Il peut également y avoir des avantages indirects d’une meilleure réputation. Les opérateurs ont offert des allocations de données supplémentaires, offert un accès gratuit aux ressources d’éducation et de santé et se sont engagés à ne laisser personne déconnecté. Couplé à la fiabilité relative des services à large bande et mobiles, et à leur capacité à absorber une demande supplémentaire, inspirera la confiance d’un public désireux de se plaindre des pannes et du mauvais service client.

Gains à long terme

Changer les comportements des utilisateurs pourrait être un coup de pouce inattendu. O2 fait état d’une augmentation de 25% du volume d’appels téléphoniques et d’une augmentation de 30% de la durée, ce qui contredit la tendance à la baisse des revenus traditionnels.

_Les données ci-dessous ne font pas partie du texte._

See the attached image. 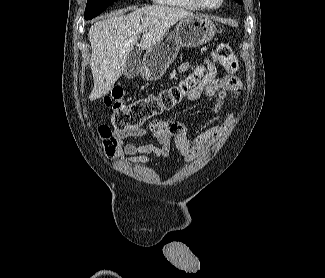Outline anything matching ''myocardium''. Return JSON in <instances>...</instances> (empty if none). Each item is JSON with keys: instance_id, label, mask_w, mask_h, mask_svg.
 I'll list each match as a JSON object with an SVG mask.
<instances>
[{"instance_id": "f54148a6", "label": "myocardium", "mask_w": 325, "mask_h": 278, "mask_svg": "<svg viewBox=\"0 0 325 278\" xmlns=\"http://www.w3.org/2000/svg\"><path fill=\"white\" fill-rule=\"evenodd\" d=\"M202 9H206V10H216L218 8H220L223 3H224V0H220L219 3L215 6H209V5H206L204 3L203 0H194Z\"/></svg>"}]
</instances>
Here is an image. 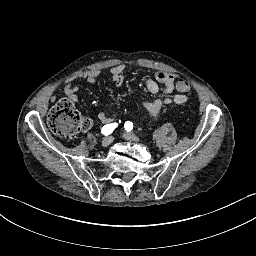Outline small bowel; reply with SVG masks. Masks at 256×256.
<instances>
[{"label": "small bowel", "instance_id": "c3829d8e", "mask_svg": "<svg viewBox=\"0 0 256 256\" xmlns=\"http://www.w3.org/2000/svg\"><path fill=\"white\" fill-rule=\"evenodd\" d=\"M102 71L100 69H94L88 71L79 77L67 82L64 86V94L68 101L76 103L78 101L77 91L78 87L75 85V80H84L87 83L93 84L97 81ZM110 74L114 83L121 87L125 79V66L117 65L110 70ZM181 81H176V76L167 71H158L155 73L154 78H149L146 81V87L152 94L162 93V97L155 99L151 102H146L141 105V109L146 112L152 119H157L160 115L162 107L164 105H181L187 102L188 97L184 94L187 92L181 88ZM162 85V88L160 87ZM174 91L180 92L179 94L172 95ZM56 98L52 97V101ZM97 119L101 123H110L112 119L105 113L100 112L97 114Z\"/></svg>", "mask_w": 256, "mask_h": 256}]
</instances>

Alors que les appels en déplacement étaient autrefois considérés comme la raison d’être du téléphone mobile lors de son arrivée dans les années 1980, les priorités des utilisateurs mobiles ont considérablement changé depuis le lancement du premier iPhone et des premiers appareils Android il y a une décennie.

La popularité des applications OTT telles que Facebook Messenger et WhatsApp, associée à la préférence des jeunes pour les données démographiques à utiliser la messagerie instantanée, a conduit à une récente tendance à la baisse en termes de trafic vocal.

O2 a déclaré que les données démographiques plus jeunes font plus d’appels qu’auparavant et sont maintenant moins soucieuses de parler au téléphone. Reste à voir si cela se traduira par un renouveau à long terme de la voix. Les consommateurs peuvent revenir à leurs anciennes habitudes lorsqu’ils peuvent revoir leurs amis, ou ils peuvent décider d’opter pour Zoom ou une autre application.

Peut-être plus prometteur est la plus grande culture technique des générations plus âgées. Un quart des plus de 55 ans déclarent envisager l’achat d’un nouveau ou de leur premier smartphone en raison de la pandémie, telle est la volonté de rester en contact.

Une bonne partie des revenus perdus lors de la crise des coronavirus peut avoir disparu à jamais, pour ne jamais se retrouver dans les coffres des opérateurs. La baisse des revenus n’est presque jamais une bonne chose, mais il n’est pas nécessaire que le secteur s’alarme. Comme l’ont montré les dernières semaines, la connectivité est reine.